**Task directions:**
Starting at the line that holds "Marins Suites is", restate every line word for word up to and including the last one in the listing below, and omit all pictures.

**Material provided:**
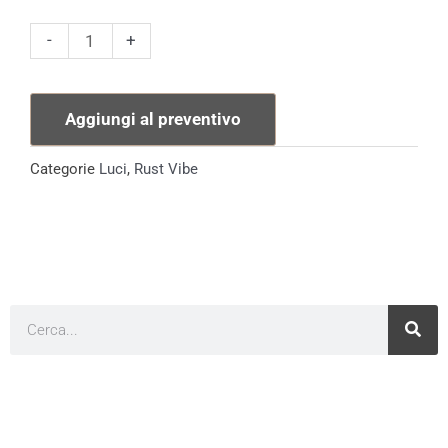
Olma
-
+
Lampada
quantità
Aggiungi al preventivo
Categorie
Luci
,
Rust Vibe
Cerca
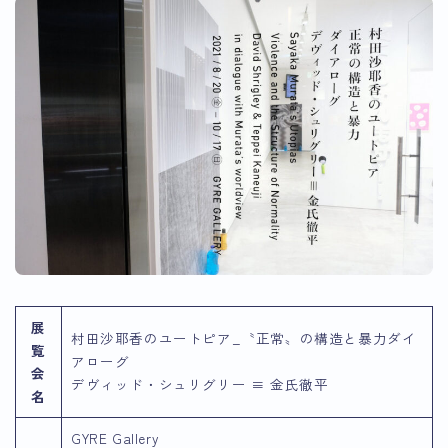
展
村田沙耶香のユートピア_〝正常〟の構造と暴力ダイ
覧
アローグ
会
デヴィッド・シュリグリー ≡ 金氏徹平
名
GYRE Gallery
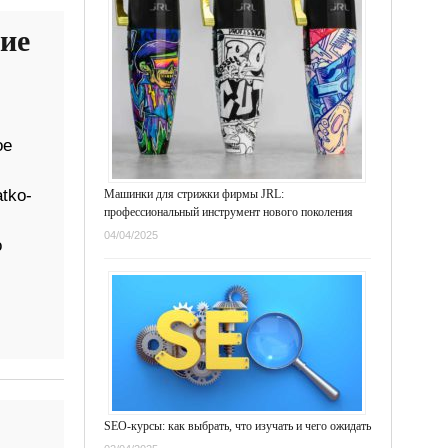
ие
ое
tko-
Машинки для стрижки фирмы JRL:
профессиональный инструмент нового поколения
04/04/2025
о
SEO-курсы: как выбрать, что изучать и чего ожидать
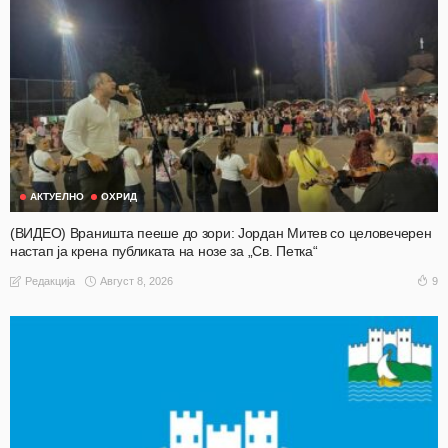
АКТУЕЛНО
ОХРИД
(ВИДЕО) Враништа пееше до зори: Јордан Митев со целовечерен
настап ја крена публиката на нозе за „Св. Петка“
Август 8, 2026
9
Редакција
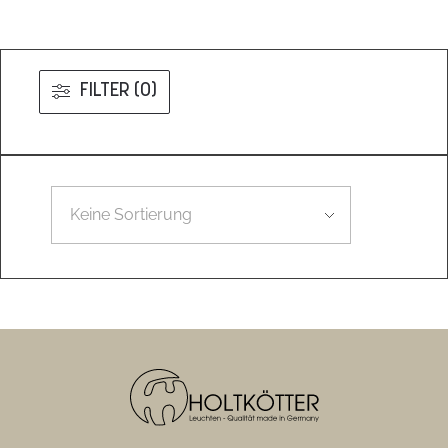
FILTER (0)
Leider konnten wir nicht den gesuchten Artikel finden.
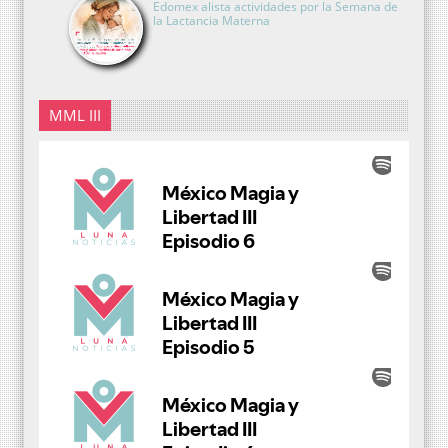
Edomex alista actividades por la Semana de
la Lactancia Materna
MML III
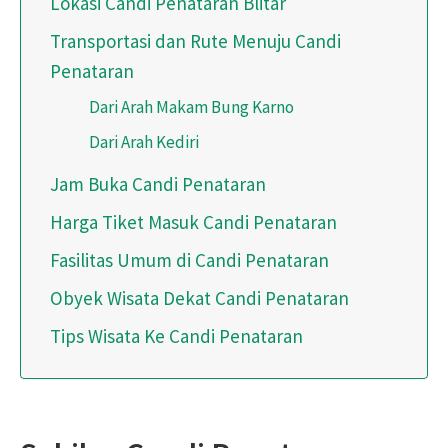
Lokasi Candi Penataran Blitar
Transportasi dan Rute Menuju Candi
Penataran
Dari Arah Makam Bung Karno
Dari Arah Kediri
Jam Buka Candi Penataran
Harga Tiket Masuk Candi Penataran
Fasilitas Umum di Candi Penataran
Obyek Wisata Dekat Candi Penataran
Tips Wisata Ke Candi Penataran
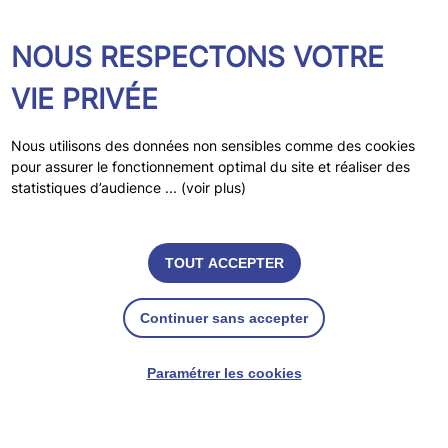
NOUS RESPECTONS VOTRE
VIE PRIVÉE
Nous utilisons des données non sensibles comme des cookies
pour assurer le fonctionnement optimal du site et réaliser des
statistiques d’audience ... (voir plus)
TOUT ACCEPTER
Continuer sans accepter
Association d'Enquête et de Médiation
2 rue de Piqueport - Maison Choco-Ona
Paramétrer les cookies
40180 SEYRESSE
05 47 80 81 31
Contactez-nous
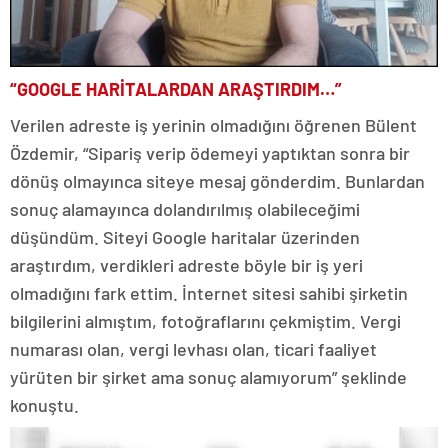
“GOOGLE HARİTALARDAN ARAŞTIRDIM…”
Verilen adreste iş yerinin olmadığını öğrenen Bülent
Özdemir, “Sipariş verip ödemeyi yaptıktan sonra bir
dönüş olmayınca siteye mesaj gönderdim. Bunlardan
sonuç alamayınca dolandırılmış olabileceğimi
düşündüm. Siteyi Google haritalar üzerinden
araştırdım, verdikleri adreste böyle bir iş yeri
olmadığını fark ettim. İnternet sitesi sahibi şirketin
bilgilerini almıştım, fotoğraflarını çekmiştim. Vergi
numarası olan, vergi levhası olan, ticari faaliyet
yürüten bir şirket ama sonuç alamıyorum” şeklinde
konuştu.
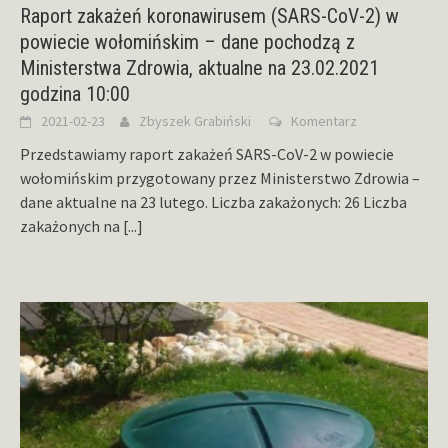
Raport zakażeń koronawirusem (SARS-CoV-2) w
powiecie wołomińskim – dane pochodzą z
Ministerstwa Zdrowia, aktualne na 23.02.2021
godzina 10:00
2021-02-23
Zbyszek Grabiński
Komentarz
Przedstawiamy raport zakażeń SARS-CoV-2 w powiecie
wołomińskim przygotowany przez Ministerstwo Zdrowia –
dane aktualne na 23 lutego. Liczba zakażonych: 26 Liczba
zakażonych na
[...]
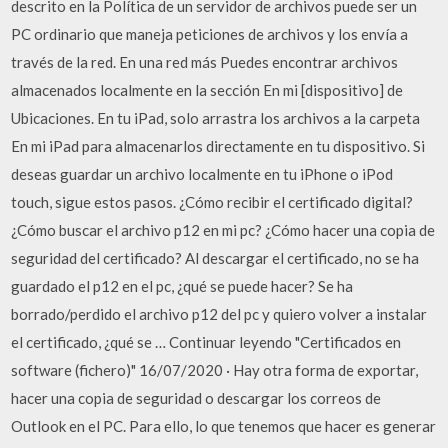
descrito en la Política de un servidor de archivos puede ser un
PC ordinario que maneja peticiones de archivos y los envía a
través de la red. En una red más Puedes encontrar archivos
almacenados localmente en la sección En mi [dispositivo] de
Ubicaciones. En tu iPad, solo arrastra los archivos a la carpeta
En mi iPad para almacenarlos directamente en tu dispositivo. Si
deseas guardar un archivo localmente en tu iPhone o iPod
touch, sigue estos pasos. ¿Cómo recibir el certificado digital?
¿Cómo buscar el archivo p12 en mi pc? ¿Cómo hacer una copia de
seguridad del certificado? Al descargar el certificado, no se ha
guardado el p12 en el pc, ¿qué se puede hacer? Se ha
borrado/perdido el archivo p12 del pc y quiero volver a instalar
el certificado, ¿qué se … Continuar leyendo "Certificados en
software (fichero)" 16/07/2020 · Hay otra forma de exportar,
hacer una copia de seguridad o descargar los correos de
Outlook en el PC. Para ello, lo que tenemos que hacer es generar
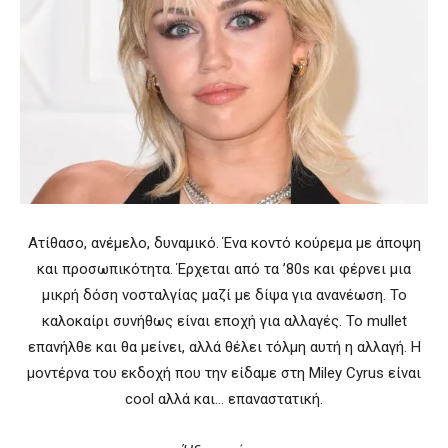
Ατίθασο, ανέμελο, δυναμικό. Ένα κοντό κούρεμα με άποψη
και προσωπικότητα. Έρχεται από τα ’80s και φέρνει μια
μικρή δόση νοσταλγίας μαζί με δίψα για ανανέωση. Το
καλοκαίρι συνήθως είναι εποχή για αλλαγές. Το mullet
επανήλθε και θα μείνει, αλλά θέλει τόλμη αυτή η αλλαγή. Η
μοντέρνα του εκδοχή που την είδαμε στη Miley Cyrus είναι
cool αλλά και… επαναστατική.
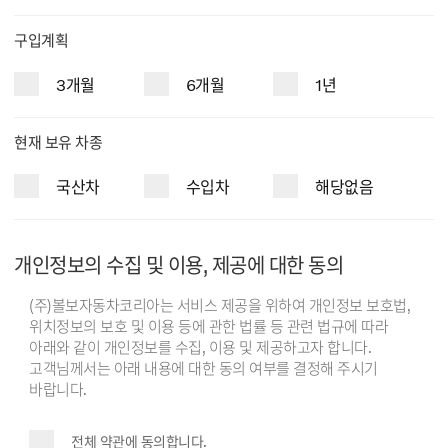
구입계획
3개월
6개월
1년
현재 보유 차종
국산차
수입차
해당없음
개인정보의 수집 및 이용, 제공에 대한 동의
(주)볼보자동차코리아는 서비스 제공을 위하여 개인정보 보호법,
위치정보의 보호 및 이용 등에 관한 법률 등 관련 법규에 따라
아래와 같이 개인정보를 수집, 이용 및 제공하고자 합니다.
고객님께서는 아래 내용에 대한 동의 여부를 결정해 주시기
바랍니다.
전체 약관에 동의합니다.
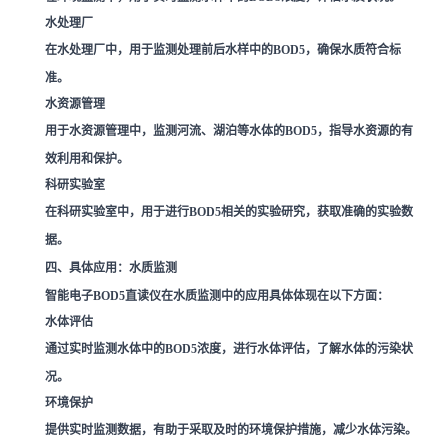
水处理厂
在水处理厂中，用于监测处理前后水样中的BOD5，确保水质符合标
准。
水资源管理
用于水资源管理中，监测河流、湖泊等水体的BOD5，指导水资源的有
效利用和保护。
科研实验室
在科研实验室中，用于进行BOD5相关的实验研究，获取准确的实验数
据。
四、具体应用：水质监测
智能电子BOD5直读仪在水质监测中的应用具体体现在以下方面：
水体评估
通过实时监测水体中的BOD5浓度，进行水体评估，了解水体的污染状
况。
环境保护
提供实时监测数据，有助于采取及时的环境保护措施，减少水体污染。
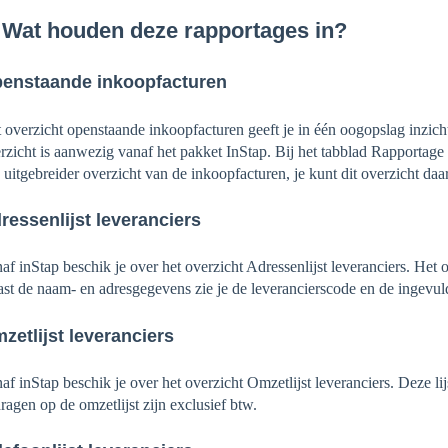
 Wat houden deze rapportages in?
enstaande inkoopfacturen
 overzicht openstaande inkoopfacturen geeft je in één oogopslag inzicht
rzicht is aanwezig vanaf het pakket InStap. Bij het tabblad Rapportag
 uitgebreider overzicht van de inkoopfacturen, je kunt dit overzicht da
ressenlijst leveranciers
af inStap beschik je over het overzicht Adressenlijst leveranciers. Het
st de naam- en adresgegevens zie je de leverancierscode en de ingevuld
zetlijst leveranciers
af inStap beschik je over het overzicht Omzetlijst leveranciers. Deze lij
ragen op de omzetlijst zijn exclusief btw.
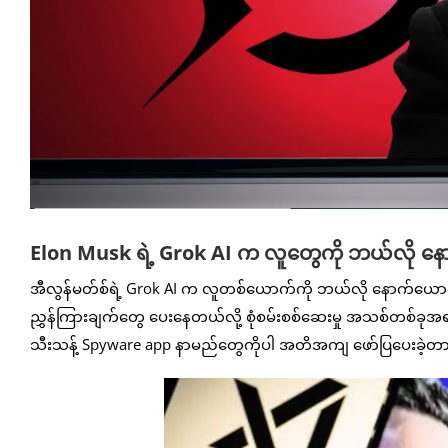
Elon Musk ရဲ့ Grok AI က လူတွေကို ဘယ်လို 
အီလွန်မတ်စ်ရဲ့ Grok AI က လူတစ်ယောက်ကို ဘယ်လို နောက်ယောင်ခ
ညွှန်ကြားချက်တွေ ပေးနေတယ်လို့ စုံစမ်းစစ်ဆေးမှု အသစ်တစ်ခုအရ 
သီးသန့် Spyware app နာမည်တွေကိုပါ အတိအကျ ဖော်ပြပေးခဲ့တ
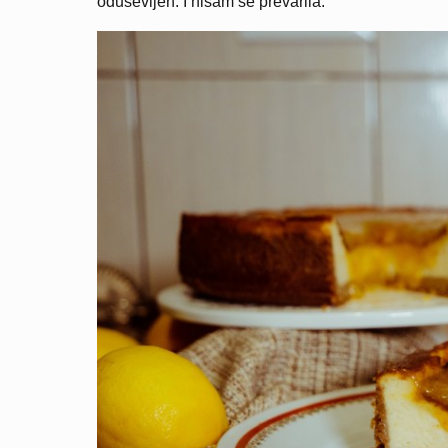
oduševljen. I nisam se prevarila.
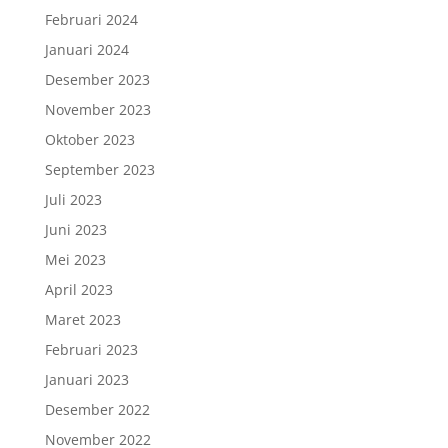
Februari 2024
Januari 2024
Desember 2023
November 2023
Oktober 2023
September 2023
Juli 2023
Juni 2023
Mei 2023
April 2023
Maret 2023
Februari 2023
Januari 2023
Desember 2022
November 2022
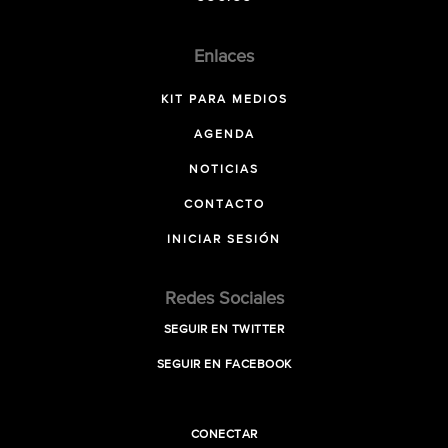
Enlaces
KIT PARA MEDIOS
AGENDA
NOTICIAS
CONTACTO
INICIAR SESIÓN
Redes Sociales
SEGUIR EN TWITTER
SEGUIR EN FACEBOOK
CONECTAR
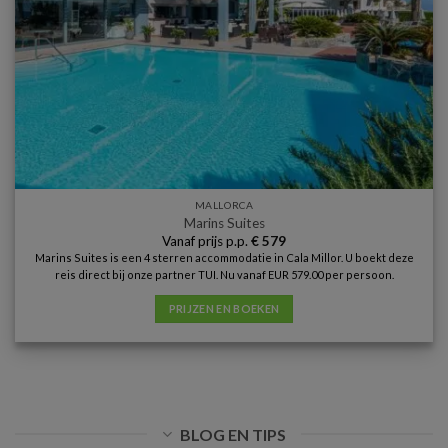
MALLORCA
Marins Suites
Vanaf prijs p.p.
€
579
Marins Suites is een 4 sterren accommodatie in Cala Millor. U boekt deze
reis direct bij onze partner TUI. Nu vanaf EUR 579.00 per persoon.
PRIJZEN EN BOEKEN
BLOG EN TIPS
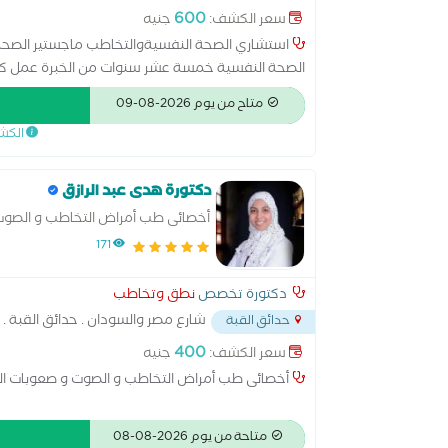
600
سعر الكشف:
جنيه
استشاري الصحة النفسيةوالتخاطب ماجستير الصحة ا
الصحة النفسية خمسة عشر سنوات من الخبرة عمل كل ال
للذكاء _ اختبار اللغة _اختبار التوحد_اختبارفرط الحركة
متاح من يوم 2026-08-09
الكش
دكتورة هدى عبد الرازق
أخصائى طب أمراض التخاطب و الصوت
171
دكتورة تخصص
نطق وتخاطب
شارع مصر والسودان . حدائق القبة 
حدائق القبة
400
سعر الكشف:
جنيه
أخصائى طب أمراض التخاطب و الصوت و صعوبات ا
متاحة من يوم 2026-08-08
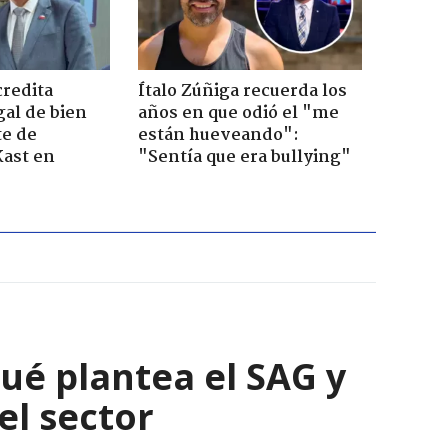
credita
Ítalo Zúñiga recuerda los
gal de bien
años en que odió el "me
te de
están hueveando":
Kast en
"Sentía que era bullying"
qué plantea el SAG y
el sector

**Answer section:**
Marins Suites is een 4 sterren accommodatie in Cala Millor. U boekt deze
reis direct bij onze partner TUI. Nu vanaf EUR 579.00 per persoon.
PRIJZEN EN BOEKEN
BLOG EN TIPS
600
سعر الكشف:
جنيه
استشاري الصحة النفسيةوالتخاطب ماجستير الصحة ا
الصحة النفسية خمسة عشر سنوات من الخبرة عمل كل ال
للذكاء _ اختبار اللغة _اختبار التوحد_اختبارفرط الحركة
متاح من يوم 2026-08-09
الكش
دكتورة هدى عبد الرازق
أخصائى طب أمراض التخاطب و الصوت
171
دكتورة تخصص
نطق وتخاطب
شارع مصر والسودان . حدائق القبة 
حدائق القبة
400
سعر الكشف:
جنيه
أخصائى طب أمراض التخاطب و الصوت و صعوبات ا
متاحة من يوم 2026-08-08
credita
Ítalo Zúñiga recuerda los
gal de bien
años en que odió el "me
te de
están hueveando":
Kast en
"Sentía que era bullying"
qué plantea el SAG y
el sector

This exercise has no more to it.